China is unique. It is going through an incredible change, with fast growth at the expense of huge cost to the environmental. China has a very good space programme, including putting men into space. So it's productive to work with China in satellite development. There is a lot of current public investment in all fields of research. This has led to an increase in resources dedicated to remote-sensing applications, especially in top institutes at the Chinese Academy of Sciences. I sense a positive trend, with good researchers showing local and federal government authorities the power of information coming from space.
Are you considering taking INPE's earth-observation monitoring skills into the field of urban planning?
We have a national mandate for monitoring the rainforest and agricultural areas in Brazil. That keeps us busy. Since there are many good proprietary and open-source solutions for cadastral applications and urban planning, there's no need for INPE to develop another. We like to focus on technologies that are not for sale or already available as open-source software.
Can other countries make use of your experience in applying satellite data for the conservation of the environment?

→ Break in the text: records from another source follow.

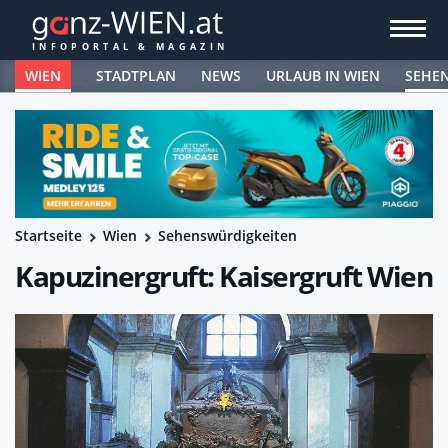
WIEN
STADTPLAN
NEWS
URLAUB IN WIEN
SEHE
Startseite
Wien
Sehenswürdigkeiten
Kapuzinergruft: Kaisergruft Wien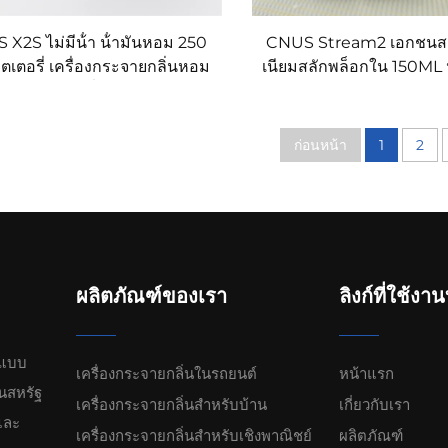
X2S ไม่มีน้ํา น้ํามันหอม 250
CNUS Stream2 เอกชนสตา
ตเตอรี่ เครื่องกระจายกลิ่นหอม
เนียมสลักพล็อกใน 150ML 
ื่องทําบ้าน เครื่องปรับอากาศ
Flora หมอกเย็นไร้สาย 
เครื่องกระจายกลิ่นหอม
ควบคุมสมาธิ Aroma D
ก่อนหน้า
1
2
ผลิตภัณฑ์ของเรา
ลิงก์ที่ใช้งา
นแบบ
เครื่องกระจายกลิ่นในรถยนต์
หน้าแรก
นสหรัฐ
เครื่องกระจายกลิ่นสำหรับบ้าน
เกี่ยวกับเรา
และ
เครื่องกระจายกลิ่นสำหรับเชิงพาณิชย์
ผลิตภัณฑ์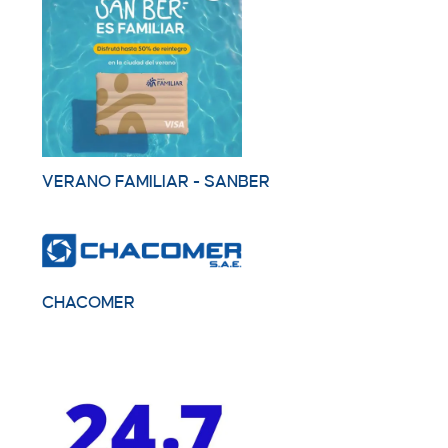
VERANO FAMILIAR - SANBER
CHACOMER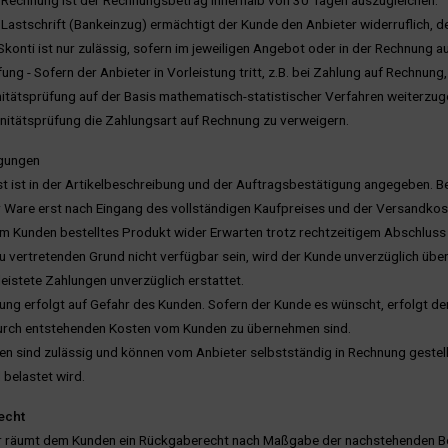
 Rechnung ist der Rechnungsbetrag innerhalb von 30 Tagen auszugleichen.
 Lastschrift (Bankeinzug) ermächtigt der Kunde den Anbieter widerruflich
konti ist nur zulässig, sofern im jeweiligen Angebot oder in der Rechnung 
fung - Sofern der Anbieter in Vorleistung tritt, z.B. bei Zahlung auf Rechnun
tätsprüfung auf der Basis mathematisch-statistischer Verfahren weiterzuge
nitätsprüfung die Zahlungsart auf Rechnung zu verweigern.
ngungen
rist ist in der Artikelbeschreibung und der Auftragsbestätigung angegeben. 
Ware erst nach Eingang des vollständigen Kaufpreises und der Versandkos
vom Kunden bestelltes Produkt wider Erwarten trotz rechtzeitigem Abschl
zu vertretenden Grund nicht verfügbar sein, wird der Kunde unverzüglich über 
leistete Zahlungen unverzüglich erstattet.
ung erfolgt auf Gefahr des Kunden. Sofern der Kunde es wünscht, erfolgt d
durch entstehenden Kosten vom Kunden zu übernehmen sind.
ngen sind zulässig und können vom Anbieter selbstständig in Rechnung gestel
 belastet wird.
echt
er räumt dem Kunden ein Rückgaberecht nach Maßgabe der nachstehenden B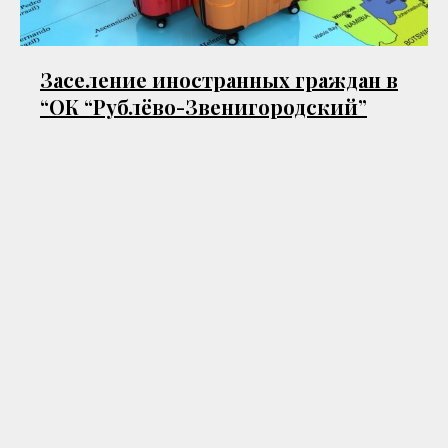
Заселение иностранных граждан в
“ОК “Рублёво-Звенигородский”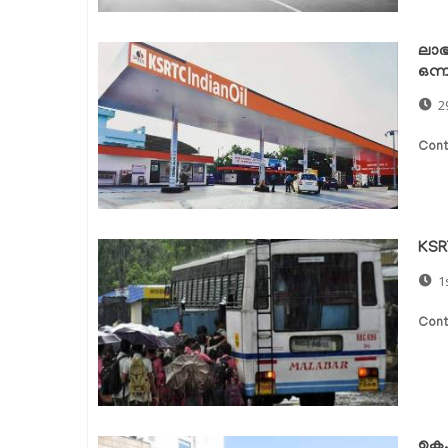
ലാഭ
ഒന്
2
Cont
KSR
1
Cont
കെ.എ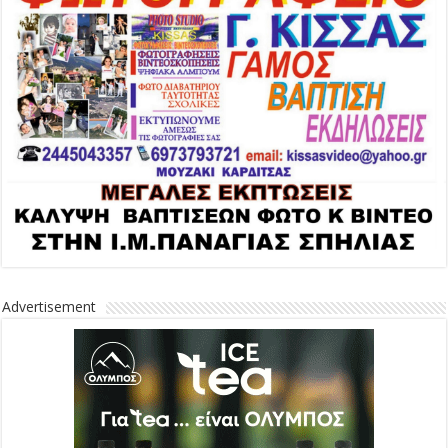
Advertisement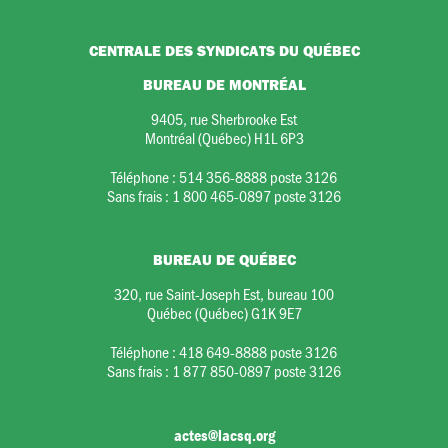
CENTRALE DES SYNDICATS DU QUÉBEC
BUREAU DE MONTRÉAL
9405, rue Sherbrooke Est
Montréal (Québec) H1L 6P3
Téléphone :
514 356-8888 poste 3126
Sans frais :
1 800 465-0897 poste 3126
BUREAU DE QUÉBEC
320, rue Saint-Joseph Est, bureau 100
Québec (Québec) G1K 9E7
Téléphone :
418 649-8888 poste 3126
Sans frais :
1 877 850-0897 poste 3126
actes@lacsq.org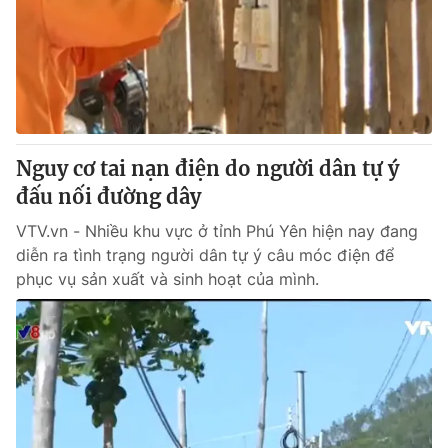
Nguy cơ tai nạn điện do người dân tự ý
đấu nối đường dây
VTV.vn - Nhiều khu vực ở tỉnh Phú Yên hiện nay đang
diễn ra tình trạng người dân tự ý câu móc điện để
phục vụ sản xuất và sinh hoạt của mình.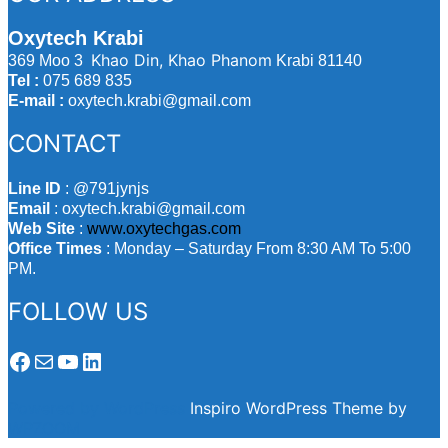
Oxytech Krabi
Khao Din, Khao Phanom
369 Moo 3
Krabi 81140
Tel :
075 689 835
E-mail :
oxytech.krabi@gmail.com
CONTACT
Line ID
: @791jynjs
Email
: oxytech.krabi@gmail.com
Web Site
:
www.oxytechgas.com
Office Times
: Monday – Saturday From 8:30 AM To 5:00
PM.
FOLLOW US
Facebook
Mail
YouTube
LinkedIn
Powered by WordPress
Inspiro WordPress Theme by
WPZOOM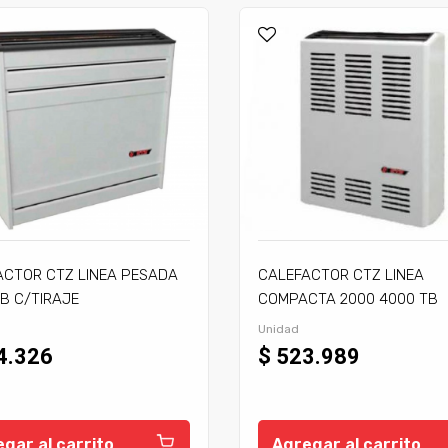
ACTOR CTZ LINEA PESADA
CALEFACTOR CTZ LINEA
B C/TIRAJE
COMPACTA 2000 4000 TB
C/TIRAJE
Unidad
4.326
$ 523.989
gar al carrito
Agregar al carrito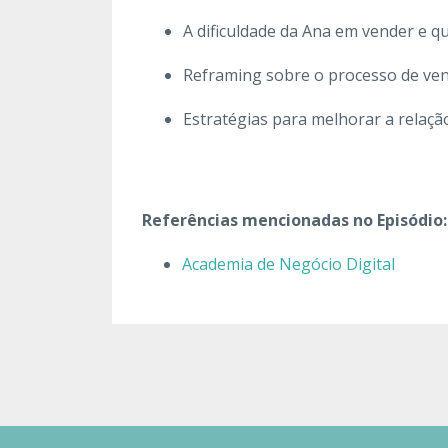
A dificuldade da Ana em vender e qu
Reframing sobre o processo de ven
Estratégias para melhorar a relação
Referências mencionadas no Episódio:
Academia de Negócio Digital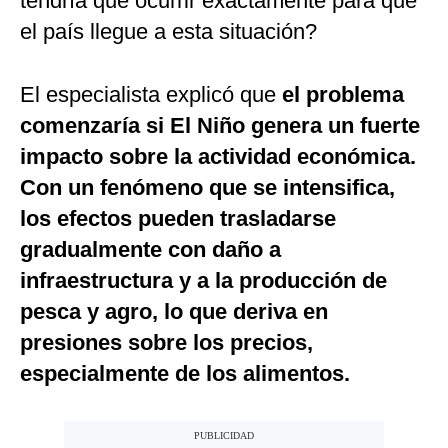
tendría que ocurrir exactamente para que
el país llegue a esta situación?
El especialista explicó que
el problema
comenzaría si El Niño genera un fuerte
impacto sobre la actividad económica.
Con un fenómeno que se intensifica,
los efectos pueden trasladarse
gradualmente con daño a
infraestructura y a la producción de
pesca y agro, lo que deriva en
presiones sobre los precios,
especialmente de los alimentos.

Yes, of course. We are working with the UN Food and Agriculture Organization (FAO) to use our experience in Africa for supporting countries in the Congo Basin. We hope the Congo rainforest, which is still largely pristine, will not suffer the same fate as Amazonia in the 1970s and 1980s. We hope to help them by applying the expertise we have without any commercial interest. I feel that the BRIC countries have become global players now, and therefore we should act accordingly, taking responsibility for sustainable development practices.
Where will we stand ten years from now?
We are moving from describing land cover at a specific time, derived from a single image, to understanding land change distilled from lots of images. In ten years' time I hope we will have the technologies and knowledge to extract information from a sequence of images. Today remote-sensing images are like photographs that capture the moment. In ten years, I hope we will be using remote-sensing images like movie frames that show objects and processes of change.
Glimmering through all the archived material and presentations you have given in the past is the spirit of social engagement. Where does this come from?
(Hesitates) Oh, it's hard to say. One does not choose one's personality. We are not in the Netherlands, where everything is organised and institutions are all firmly established. I believe the scientist has a duty: to apply Science to improving the society he lives in. That's easier said than done, and the possibilities differ from one scientific field to another. But for geospatial engineers it's easy to see many ways in which we can make the world better. We can contribute on environmental, education, poverty, health or public safety issues. Brazil has suffered through many years of high inflation, low growth and appalling inequality. Recently we have made progress in reducing social injustice and reducing poverty. Still, there's much to do in Brazil to build a better country that can play a positive role in the world.